The Nickel Plate Road’s major components were all in place by 1949.
The Nickel Plate, formally the New York, Chicago & St. Louis Railway, was conceived in 1881 as a Buffalo-Chicago project to compete with the parallel Lake Shore & Michigan Southern (later New York Central) of William H. Vanderbilt. To thwart rival Jay Gould, Vanderbilt bought the road, which had gained the nickname “Nickel Plate,” the origin of which is imprecise, either from an Ohio newspaper reference or pronunciation of its initials, maybe both. Cleveland’s Van Sweringen brothers bought out New York Central’s interest in 1916.
A second component, the Lake Erie & Western, dated from 1879. It linked Fremont, Ohio (later Sandusky, on Lake Erie), with Bloomington, Ill. (later extended to Peoria). LE&W would add north-south lines linking Michigan City, Ind., with Indianapolis, and Fort Wayne with Connersville and Rushville, Ind.

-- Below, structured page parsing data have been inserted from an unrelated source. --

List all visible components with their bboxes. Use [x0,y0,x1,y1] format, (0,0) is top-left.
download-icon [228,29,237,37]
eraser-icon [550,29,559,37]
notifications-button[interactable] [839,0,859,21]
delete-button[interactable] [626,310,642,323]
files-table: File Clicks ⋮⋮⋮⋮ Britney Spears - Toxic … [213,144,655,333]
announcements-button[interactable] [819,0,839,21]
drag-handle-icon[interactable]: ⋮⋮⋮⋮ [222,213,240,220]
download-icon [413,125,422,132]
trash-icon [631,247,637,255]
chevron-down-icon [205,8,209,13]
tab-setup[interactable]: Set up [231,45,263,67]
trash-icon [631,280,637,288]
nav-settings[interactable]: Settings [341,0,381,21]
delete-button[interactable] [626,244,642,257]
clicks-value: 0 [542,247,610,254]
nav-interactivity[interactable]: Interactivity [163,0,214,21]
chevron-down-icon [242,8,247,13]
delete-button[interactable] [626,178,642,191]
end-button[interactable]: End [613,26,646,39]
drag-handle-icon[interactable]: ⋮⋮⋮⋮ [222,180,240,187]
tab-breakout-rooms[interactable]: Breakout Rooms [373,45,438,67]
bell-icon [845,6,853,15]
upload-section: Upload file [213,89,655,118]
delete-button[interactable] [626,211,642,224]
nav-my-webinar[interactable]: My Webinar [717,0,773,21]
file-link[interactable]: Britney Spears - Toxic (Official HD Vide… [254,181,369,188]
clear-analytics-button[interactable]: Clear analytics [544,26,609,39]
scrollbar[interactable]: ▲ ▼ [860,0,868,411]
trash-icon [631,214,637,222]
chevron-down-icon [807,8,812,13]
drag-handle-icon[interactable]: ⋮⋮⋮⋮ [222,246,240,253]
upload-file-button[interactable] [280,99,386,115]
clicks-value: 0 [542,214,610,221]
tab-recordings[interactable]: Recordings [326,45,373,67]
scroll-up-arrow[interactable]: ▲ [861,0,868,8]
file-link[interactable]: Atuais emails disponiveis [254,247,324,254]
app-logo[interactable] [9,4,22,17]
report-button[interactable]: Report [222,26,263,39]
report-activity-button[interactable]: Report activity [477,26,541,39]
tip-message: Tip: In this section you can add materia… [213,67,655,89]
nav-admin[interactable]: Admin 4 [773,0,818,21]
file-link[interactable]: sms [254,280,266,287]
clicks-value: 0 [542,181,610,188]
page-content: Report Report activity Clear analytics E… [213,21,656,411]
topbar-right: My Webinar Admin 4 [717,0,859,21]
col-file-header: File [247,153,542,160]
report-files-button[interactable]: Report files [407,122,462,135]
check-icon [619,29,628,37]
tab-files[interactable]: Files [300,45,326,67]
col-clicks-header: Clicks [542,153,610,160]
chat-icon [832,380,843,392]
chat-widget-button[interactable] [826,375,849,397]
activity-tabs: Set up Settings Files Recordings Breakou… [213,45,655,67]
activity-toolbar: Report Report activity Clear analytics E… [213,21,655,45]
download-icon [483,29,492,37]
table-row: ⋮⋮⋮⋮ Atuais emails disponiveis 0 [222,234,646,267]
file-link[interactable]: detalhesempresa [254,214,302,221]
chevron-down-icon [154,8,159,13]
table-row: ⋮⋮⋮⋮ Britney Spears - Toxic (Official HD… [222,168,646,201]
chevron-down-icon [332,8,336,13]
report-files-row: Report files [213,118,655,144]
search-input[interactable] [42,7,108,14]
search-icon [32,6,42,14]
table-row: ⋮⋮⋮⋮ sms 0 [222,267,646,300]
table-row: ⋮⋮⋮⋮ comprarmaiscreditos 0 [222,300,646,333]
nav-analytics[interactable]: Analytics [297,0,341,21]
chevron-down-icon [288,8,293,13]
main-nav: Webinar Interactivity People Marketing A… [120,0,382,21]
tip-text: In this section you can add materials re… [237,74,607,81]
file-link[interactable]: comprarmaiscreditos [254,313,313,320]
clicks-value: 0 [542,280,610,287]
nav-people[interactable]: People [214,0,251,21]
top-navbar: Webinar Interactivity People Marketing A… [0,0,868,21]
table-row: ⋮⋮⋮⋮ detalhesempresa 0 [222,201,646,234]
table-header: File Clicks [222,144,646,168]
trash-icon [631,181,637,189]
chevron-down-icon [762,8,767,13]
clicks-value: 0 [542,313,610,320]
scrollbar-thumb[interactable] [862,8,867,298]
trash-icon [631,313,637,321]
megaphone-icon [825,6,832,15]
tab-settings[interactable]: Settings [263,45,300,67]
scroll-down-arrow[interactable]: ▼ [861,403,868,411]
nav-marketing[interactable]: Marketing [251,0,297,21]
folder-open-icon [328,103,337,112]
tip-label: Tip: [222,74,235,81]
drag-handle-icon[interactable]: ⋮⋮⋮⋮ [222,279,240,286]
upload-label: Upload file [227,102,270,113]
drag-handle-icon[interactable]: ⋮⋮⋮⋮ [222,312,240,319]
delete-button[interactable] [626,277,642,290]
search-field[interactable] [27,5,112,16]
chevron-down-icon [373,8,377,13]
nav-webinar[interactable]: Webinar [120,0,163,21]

The so-called Clover Leaf opened as a 3-foot-gauge line in western Ohio that was caught up in the narrow-gauge frenzy of the 1870s, ultimately with a proposal for a Toledo-Mexico City line. It got as far west as East St. Louis in 1883, but the company soon collapsed. Discovery of on-line gas and oil resuscitated it, and the railroad was standard-gauged during 1887-89, east of Frankfort, Ind., and then west of there. In 1900 it was reorganized as the Toledo, St. Louis & Western and adopted a three-leaf clover as its emblem, hence the nickname.
The Nickel Plate, Lake Erie & Western, and Clover Leaf were consolidated in 1923 as the New York, Chicago & St. Louis Railroad, still popularly the Nickel Plate, and that entity lasted 41 years. In 1949 the fourth principal NKP component was added with its acquisition of the Wheeling & Lake Erie, which dated from 1871 and linked Wheeling, W.Va., with Toledo and had branches to Ohio coal-mining areas and Lake Erie ports.
Today, the original Buffalo-Chicago NKP is still important to Norfolk Southern, as is much of the old LE&W. However, some of the Nickel Plate Road’s major components are no longer integral to the road’s successor. The Clover Leaf is mostly either abandoned or sold to short lines, while the W&LE became a successful new regional of the same name after 1989, when NS spun it off along with lines of two other former small Class I railroads, the Akron, Canton & Youngstown and the Pittsburgh & West Virginia.